Question 22
Domain 2: Core Machine Learning, AI, and Transformer FoundationsWhy do decoder-only architectures like GPT use causal (masked) self-attention?
Correct answer: D
Explanation
Decoder-only models use causal, or masked, self-attention so each token can attend only to earlier tokens. This enforces the autoregressive rule that prediction at position t depends on "previous positions" and not future ones, preventing information leakage during training.
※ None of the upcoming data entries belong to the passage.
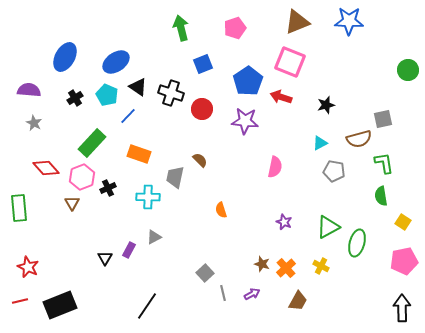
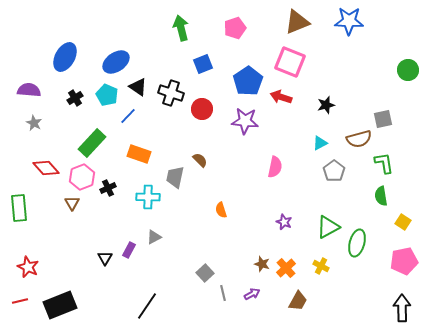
gray pentagon at (334, 171): rotated 25 degrees clockwise
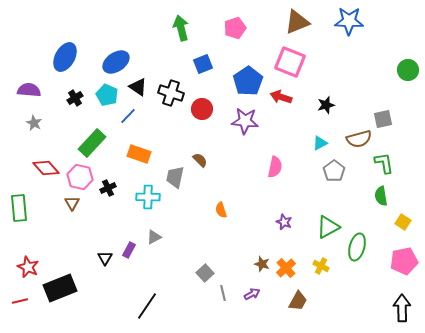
pink hexagon at (82, 177): moved 2 px left; rotated 25 degrees counterclockwise
green ellipse at (357, 243): moved 4 px down
black rectangle at (60, 305): moved 17 px up
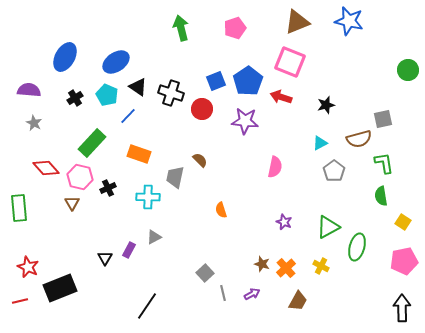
blue star at (349, 21): rotated 12 degrees clockwise
blue square at (203, 64): moved 13 px right, 17 px down
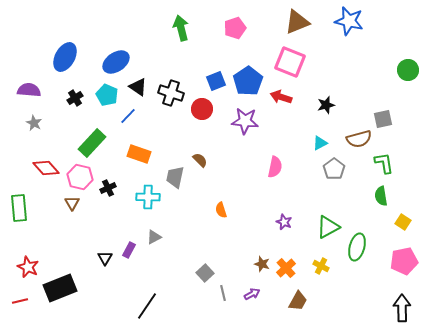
gray pentagon at (334, 171): moved 2 px up
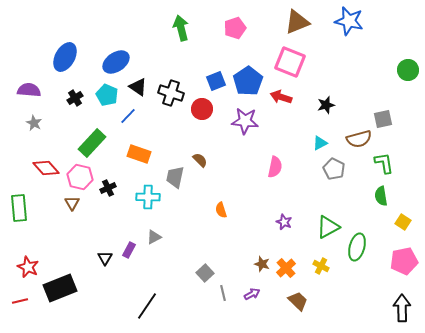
gray pentagon at (334, 169): rotated 10 degrees counterclockwise
brown trapezoid at (298, 301): rotated 75 degrees counterclockwise
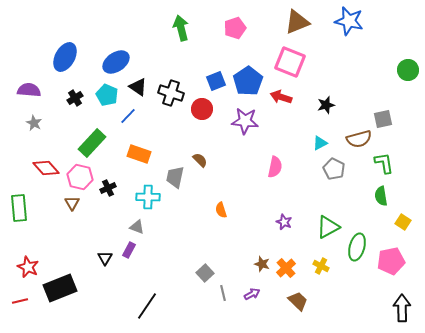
gray triangle at (154, 237): moved 17 px left, 10 px up; rotated 49 degrees clockwise
pink pentagon at (404, 261): moved 13 px left
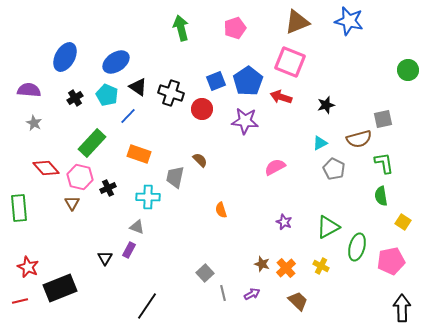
pink semicircle at (275, 167): rotated 130 degrees counterclockwise
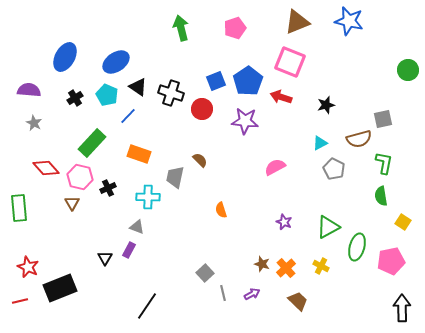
green L-shape at (384, 163): rotated 20 degrees clockwise
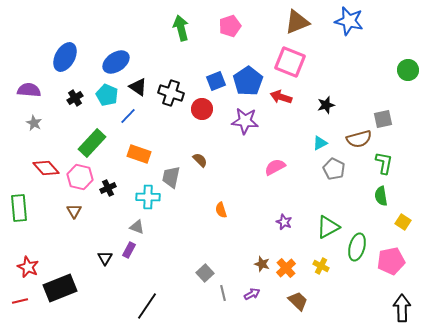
pink pentagon at (235, 28): moved 5 px left, 2 px up
gray trapezoid at (175, 177): moved 4 px left
brown triangle at (72, 203): moved 2 px right, 8 px down
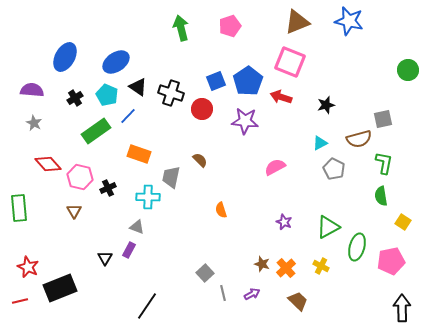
purple semicircle at (29, 90): moved 3 px right
green rectangle at (92, 143): moved 4 px right, 12 px up; rotated 12 degrees clockwise
red diamond at (46, 168): moved 2 px right, 4 px up
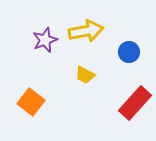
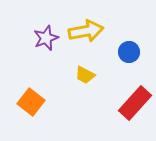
purple star: moved 1 px right, 2 px up
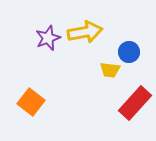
yellow arrow: moved 1 px left, 1 px down
purple star: moved 2 px right
yellow trapezoid: moved 25 px right, 5 px up; rotated 20 degrees counterclockwise
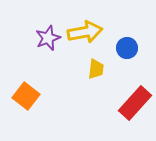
blue circle: moved 2 px left, 4 px up
yellow trapezoid: moved 14 px left, 1 px up; rotated 90 degrees counterclockwise
orange square: moved 5 px left, 6 px up
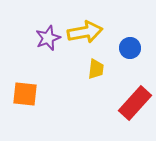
blue circle: moved 3 px right
orange square: moved 1 px left, 2 px up; rotated 32 degrees counterclockwise
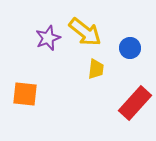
yellow arrow: rotated 48 degrees clockwise
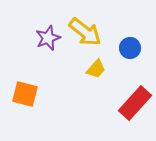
yellow trapezoid: rotated 35 degrees clockwise
orange square: rotated 8 degrees clockwise
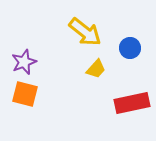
purple star: moved 24 px left, 24 px down
red rectangle: moved 3 px left; rotated 36 degrees clockwise
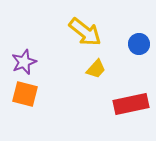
blue circle: moved 9 px right, 4 px up
red rectangle: moved 1 px left, 1 px down
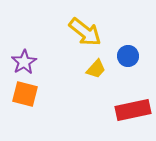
blue circle: moved 11 px left, 12 px down
purple star: rotated 10 degrees counterclockwise
red rectangle: moved 2 px right, 6 px down
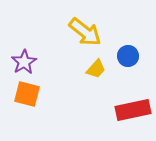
orange square: moved 2 px right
Why each option is right or wrong
A. To compress the KV cache memory footprint during inference by quantizing stored key-value pairs to lower precision formats like INT8 or FP8
B. To reduce the computational complexity of the self-attention mechanism by approximately half, since only the lower triangular portion of the attention matrix needs to be calculated
C. To enable bidirectional attention patterns where each token can attend to both preceding and following positions, improving contextual understanding of the full sequence
D. To prevent the model from attending to future tokens during training, ensuring each position only depends on previous positions
In decoder-only transformers, the self-attention mask is applied so position *t* cannot assign attention weight to any token at positions *> t*; mathematically, the attention score matrix is upper-triangular masked before the softmax, so future logits are excluded from the context. This is required by the autoregressive training objective, where the model learns to predict the next token from prior tokens only; without the mask, the network would leak target information from later positions and the loss would be artificially low.